- Your objective: In the data below, find every line with the word "empires" and copy it.

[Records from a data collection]
....................

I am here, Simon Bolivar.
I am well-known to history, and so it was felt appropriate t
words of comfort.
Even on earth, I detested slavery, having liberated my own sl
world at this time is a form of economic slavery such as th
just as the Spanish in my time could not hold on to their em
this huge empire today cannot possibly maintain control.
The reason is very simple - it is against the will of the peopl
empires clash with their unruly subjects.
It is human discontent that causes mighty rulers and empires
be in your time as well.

....................

- Solution:
empires clash with their unruly subjects.
It is human discontent that causes mighty rulers and empires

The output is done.